Alertés par les gendarmes de violences faites à leur mère, ils avaient roué de coups leur beau-père qui en est mort : six ans après, deux frères vont comparaître devant les assises de Beauvais (Oise) du mardi 26 mai au jeudi 28 mai.
"Dossier exceptionnel", situation "ahurissante", "procès où tout est renversé"... les superlatifs s'accumulaient dans la bouche de plusieurs des avocats s'apprêtant à plaider la semaine prochaine aux assises de Beauvais (Oise) pour décrire la complexité de la décision que devront prendre les jurés.Les faits
Le 30 juin 2009 au soir à Orgeval (Yvelines), Patricia P. compose le 17 pour faire cesser les violences dont elle dit être victime de la part de son compagnon, Michel H. Arrivés sur place, les deux gendarmes évacuent la dame de son propre domicile et téléphonent à ses deux fils, d'une vingtaine d'années, qui accourent. La discussion entre les quatre hommes, sur le parking d'un restaurant Buffalo Grill, sera l'un des axes majeurs de l'instruction: les gendarmes ont-ils bel et bien recommandé aux frères "une petite correction nécessaire" du beau-père, en frappant dans le ventre pour ne pas laisser de marques ?
Les deux jeunes hommes vont en tout cas chercher Michel H., complètement saoul, le ligotent et le chargent à l'arrière de leur utilitaire. Ils parcourent une petite cinquantaine de kilomètres avant de se garer, à proximité d'Amblainville (Oise), dans un chemin agricole, où ils portent plusieurs coups violents à leur beau-père, qui est retrouvé mort le lendemain.
6 ans de procédure
La procédure zigzague pendant six ans, les frères étant d'abord mis en examen pour meurtre, puis accusés de séquestration suivie de mort, avant d'enfin obtenir d'être jugés pour "coups ayant entraîné la mort sans intention de la donner". Les deux gendarmes, initialement mis en examen pour mise en danger d'autrui, ne sont finalement pas renvoyés devant les assises.

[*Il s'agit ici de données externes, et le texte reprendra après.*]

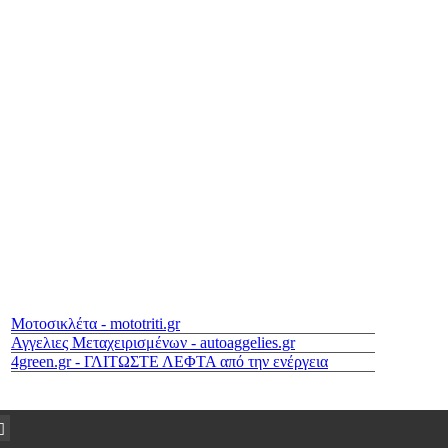
Μοτοσικλέτα - mototriti.gr
Αγγελιες Μεταχειρισμένων - autoaggelies.gr
4green.gr - ΓΛΙΤΩΣΤΕ ΛΕΦΤΑ από την ενέργεια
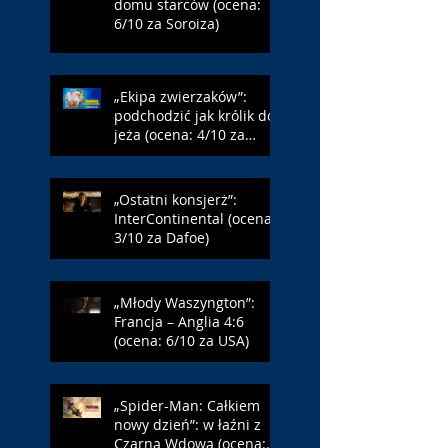
domu starców (ocena:
6/10 za Soroiza)
„Ekipa zwierzaków”:
podchodzić jak królik do
jeża (ocena: 4/10 za
Farmazona)
„Ostatni konsjerż”:
InterContinental (ocena:
3/10 za Dafoe)
„Młody Waszyngton”:
Francja – Anglia 4:6
(ocena: 6/10 za USA)
„Spider-Man: Całkiem
nowy dzień”: w łaźni z
Czarną Wdową (ocena:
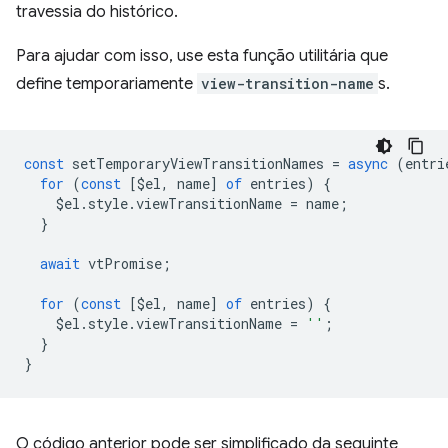
travessia do histórico.
Para ajudar com isso, use esta função utilitária que
define temporariamente
view-transition-name
s.
const
setTemporaryViewTransitionNames
=
async
(
entri
for
(
const
[
$el
,
name
]
of
entries
)
{
$el
.
style
.
viewTransitionName
=
name
;
}
await
vtPromise
;
for
(
const
[
$el
,
name
]
of
entries
)
{
$el
.
style
.
viewTransitionName
=
''
;
}
}
O código anterior pode ser simplificado da seguinte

"C'est un dossier exceptionnel, parce qu'il pose la question de ce que peut faire un très jeune homme dans une situation où sa mère est en grave danger, régulièrement battue par son compagnon, et alors que non seulement il se trouve devant l'inaction des forces de gendarmerie mais face à une réquisition de celle-ci qui lui demande d'intervenir", argumente l'avocat d'un des accusés, Me Alexandre M. Braun.
"Si la gendarmerie avait placé Michel H. en garde à vue, il serait toujours vivant", souffle Me Maxime Cessieux, conseil de la famille de la victime, constituée partie civile. Difficile en revanche de deviner si le profil de Michel H. - alcoolique chronique quasiment SDF à l'époque, connu des services de gendarmerie pour des faits de violences conjugales - incitera les jurés à la clémence envers les accusés.
Ce que les accusés "ont fait ce n'est pas passer une correction à Michel H. : ils ont sauté sur sa cage thoracique à pieds joints, ils lui ont mis des coups de pied à la nuque, ils se sont acharnés", rappelle Me Cessieux. "C'est le Far West: Michel H. s'est fait abattre dans un champ".
Les accusés abordent, eux, le procès avec l'intention d'assumer leur responsabilité, comme ils l'ont fait pendant toute la procédure, selon leurs avocats. Me Patrick Klugman résume le tourment intérieur de son client : "Il assume ce qu'il a fait mais ne le tolère pas".